Coronavirus

Viaggio nell'inferno di Madrid. "Sono più i morti che i salvati"

La Spagna in prima linea, le testimonianze choc: "Una signora voleva pagarmi per vedere il corpo del marito"

Viaggio nell'inferno di Madrid. "Sono più i morti che i salvati"

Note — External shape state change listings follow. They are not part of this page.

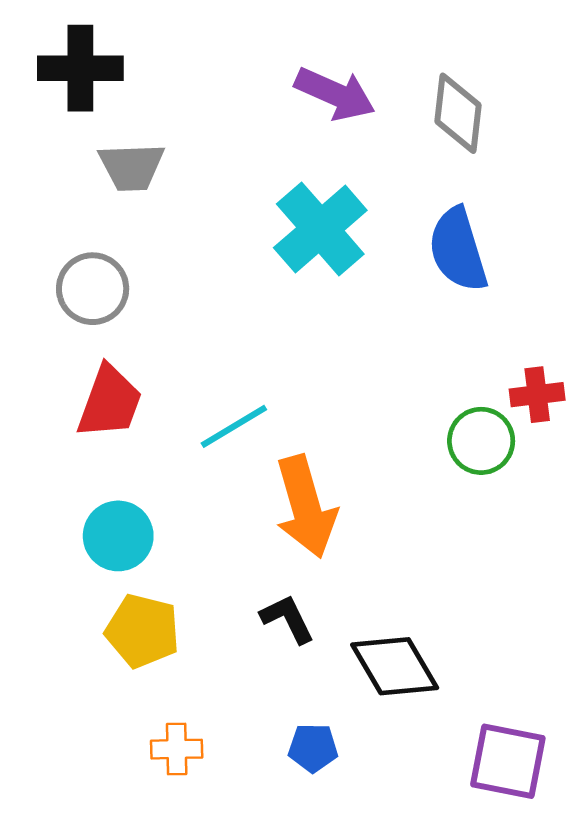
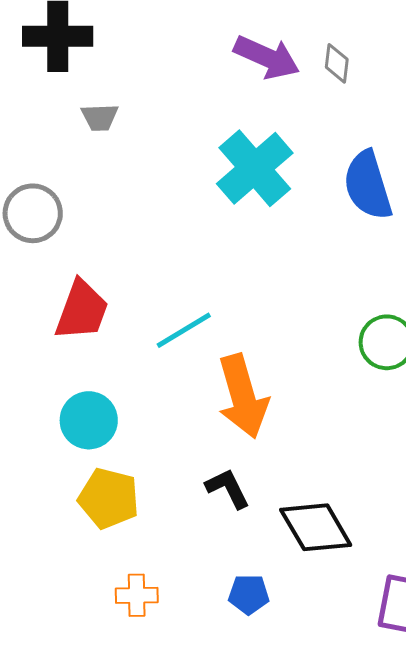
gray diamond: (458, 113) -> (337, 63), moved, size x0.6
gray trapezoid: (132, 167) -> (100, 117), size x0.7
gray circle: (93, 289) -> (33, 213), moved

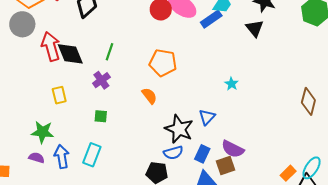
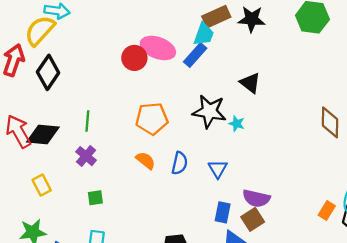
black triangle: (255, 28) -> (250, 83), moved
black diamond: (70, 54) -> (43, 134), turned -48
black star: (179, 129) -> (209, 111), moved
blue semicircle: (173, 153) -> (180, 163), moved, turned -48

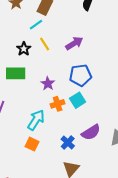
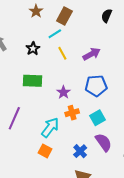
black star: (24, 49) -> (33, 49), moved
cyan square: (78, 100) -> (98, 118), moved
purple semicircle: (91, 132) -> (104, 142), turned -96

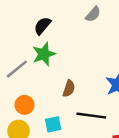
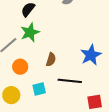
orange circle: (24, 105) -> (20, 67), moved

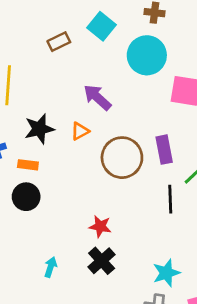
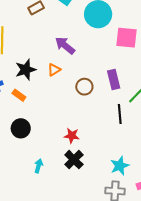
brown circle: (122, 158) -> (84, 87), size x0.6
orange rectangle: (28, 165) -> (19, 95), turned 32
black circle: (26, 197) -> (21, 128), moved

Se l'inferno avesse un luogo terreno visitabile, allora si dividerebbe tra i quattro principali ospedali della capitale di Spagna, dove da dieci giorni, il maledetto Covid-19 produce vittime come un lazzaretto pestifero. Nelle ultime ore i ricoveri sono il 41 per cento in più, i morti il 22, uno ogni 11 minuti, il 60 per cento a Madrid. Mentre entro nel primo nosocomio, sconfitto dall'esplosione dei contagi, il governo annuncia di avere comprato 700 respiratori e quasi mezzo milione di tamponi. In terapia intensiva ci sono 2.125 pazienti. Un terzo di loro non sopravviverà.
15.05: Ospedale Universitario Puerta de Hierro, zona nord-ovest. Hanno precettato gli studenti di Medicina cui manca la tesi. Se sai auscultare i polmoni, sei abile e arruolato. Sulla porta incontro Luciano P., 45 anni, nonno marchigiano, ha gli occhi rossi e umidi, una sigaretta fai da te. Tre ore fa ha portato la moglie Cristina. «Non respirava più. Era da tre giorni con la febbre. Non mi dicono ancora l'esito del tampone». Ai parenti dei ricoverati, gli infermieri chiedono di tornare a casa e aspettare. «Non voglio rivedere quel che resta di lei in un sacchetto di cenere».
La covata malefica del virus ha fatto a pezzi il sistema sanitario della Comunità più popolosa e ricca di Spagna, ha scritto storie strazianti. I parenti allontanati dal pronto soccorso dalle guardie. Entro in punta di piedi, è affollato di veri o falsi contagiati, seduti per terra, su lettini, ciondolanti, attendono il triage. Attraverso quel campo minato dal virus tra inquietanti colpi di tosse. «Li stiamo dividendo in base ai sintomi», dice Begonia, infermiera. «I medici decidono chi mandare su in terapia intensiva. Sono già cinquanta, con soltanto quaranta respiratori. Ciò che fa più male è che moriranno soli».
15.45: l'Ospedale la Paz è vicino al centro. I militari dell'Unità d'emergenza spruzzano etanolo all'ingresso. Medici e infermieri hanno turni infiniti. «Muoiono più di quelli che riusciamo a salvare, ci scaricano gli anziani delle case di riposo, dove il virus ha fatto una carneficina, erano i primi da proteggere. Ora sono pronti per il crematorio», mi dice Antonio, laureato a luglio. Una signora urla «Ramon!Ramon!», si butta per terra, due infermiere l'abbracciano. Il marito, 65 anni, non ce l'ha fatta. Non può vederlo. Regole rigide. Abbraccerà la busta con le sue ceneri. «Scrivetelo mi dice Adriana, laureanda non abbiamo più guanti e mascherine, stiamo finendo le soluzioni per nutrirli, hanno gole devastate dal virus». Ci sono 120 ricoverati, 30 in terapia intensiva. «Dieci di loro sono spacciati». Impotenza e stanchezza riempiono ogni gesto del personale medico. Molti madrileni portano tegami con cibo caldo. «È un modo per dirci grazie».
16.25: l'Ospedale Ramón y Cajal, dista soltanto 800 metri. Con Àlvaro, paramedico, scendo tre piani e siamo alle trenta celle frigorifere. I posti sono esauriti, altri quindici cadaveri restano fuori. «Una signora voleva darmi 500 euro per vedere il corpo del marito».
17.25: Ospedale Gregorio Marañón. La sala d'aspetto è affollatissima, ma ci si siede a distanza di una sedia. Tutti senza un'identità per la mascherina. Si attende l'esito del tampone. «Abbiamo chiesto con Twitter aiuto per flebo e mascherine». La situazione è grottesca. Montagne di scatole di medicinali sono ferme da una settimana in dogana. Non si trovano agenti per i controlli.

«Abbiamo 30 morti nei frigoriferi, a mezzanotte raddoppieranno».